Extracted page text data
Segment Open

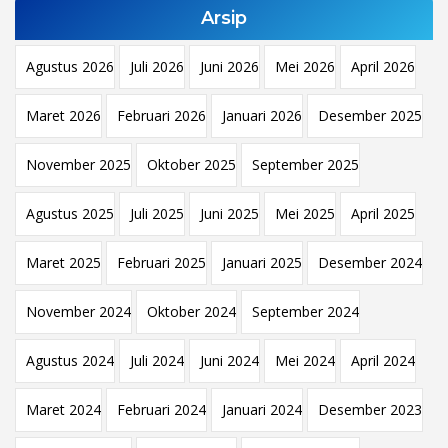
Arsip
Agustus 2026
Juli 2026
Juni 2026
Mei 2026
April 2026
Maret 2026
Februari 2026
Januari 2026
Desember 2025
November 2025
Oktober 2025
September 2025
Agustus 2025
Juli 2025
Juni 2025
Mei 2025
April 2025
Maret 2025
Februari 2025
Januari 2025
Desember 2024
November 2024
Oktober 2024
September 2024
Agustus 2024
Juli 2024
Juni 2024
Mei 2024
April 2024
Maret 2024
Februari 2024
Januari 2024
Desember 2023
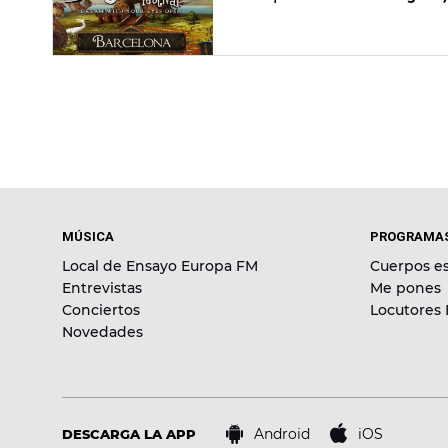
Solveig, Nicky Romero, Joris 
escenografía brutal y una o
abonos para el festival
en s
MÚSICA
PROGRAMA
Local de Ensayo Europa FM
Cuerpos es
Entrevistas
Me pones
Conciertos
Locutores
Novedades
Android
iOS
DESCARGA LA APP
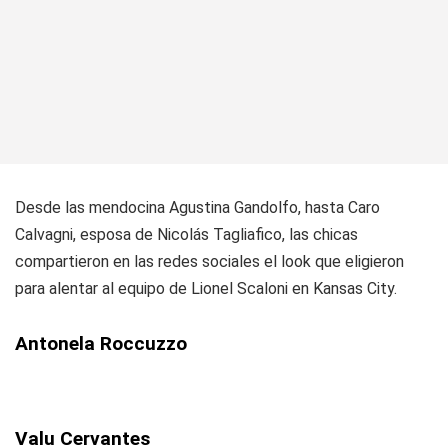
Desde las mendocina Agustina Gandolfo, hasta Caro
Calvagni, esposa de Nicolás Tagliafico, las chicas
compartieron en las redes sociales el look que eligieron
para alentar al equipo de Lionel Scaloni en Kansas City.
Antonela Roccuzzo
Valu Cervantes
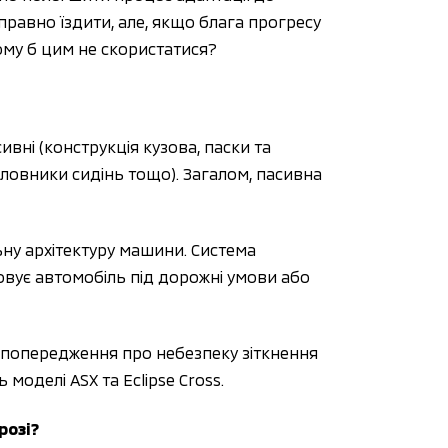
равно їздити, але, якщо блага прогресу 
ому б цим не скористатися?
ні (конструкція кузова, паски та 
оловники сидінь тощо). Загалом, пасивна 
ну архітектуру машини. Система 
овує автомобіль під дорожні умови або 
попередження про небезпеку зіткнення 
моделі ASX та Eclipse Cross.
озі? 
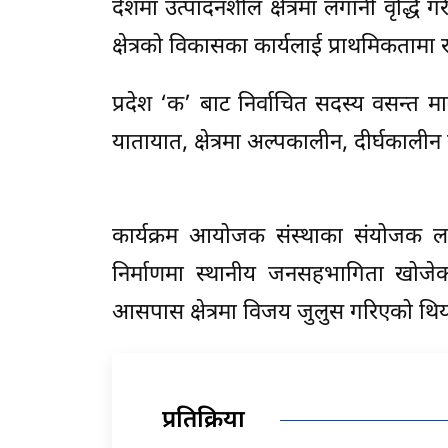
देशमा उत्पादनशील क्षेत्रमा लगानी वृद्धि ग
क्षेत्रको विकासका कार्यलाई प्राथमिकतामा राख
प्रदेश ‘क’ बाट निर्वाचित सदस्य वसन्त 
यातायात, क्षेत्रमा अल्पकालीन, दीर्घकालीन
कार्यक्रम आयोजक संस्थाका संयोजक लक्
निर्माणमा स्थानीय जनसहभागिता खोज
आसपास क्षेत्रमा विजय जुलुस गरिएको थि
प्रतिक्रिया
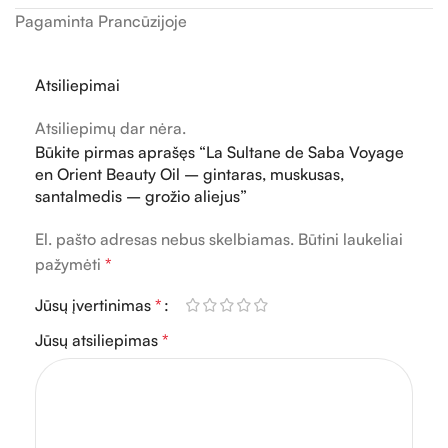
Pagaminta Prancūzijoje
Atsiliepimai
Atsiliepimų dar nėra.
Būkite pirmas aprašęs “La Sultane de Saba Voyage
en Orient Beauty Oil – gintaras, muskusas,
santalmedis – grožio aliejus”
El. pašto adresas nebus skelbiamas.
Būtini laukeliai
pažymėti
*
Jūsų įvertinimas
*
Jūsų atsiliepimas
*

Segment Closed

Work task:
The answer must be every line of the records above that holds the word "Jūsų".

Exercise output:
Jūsų įvertinimas
Jūsų atsiliepimas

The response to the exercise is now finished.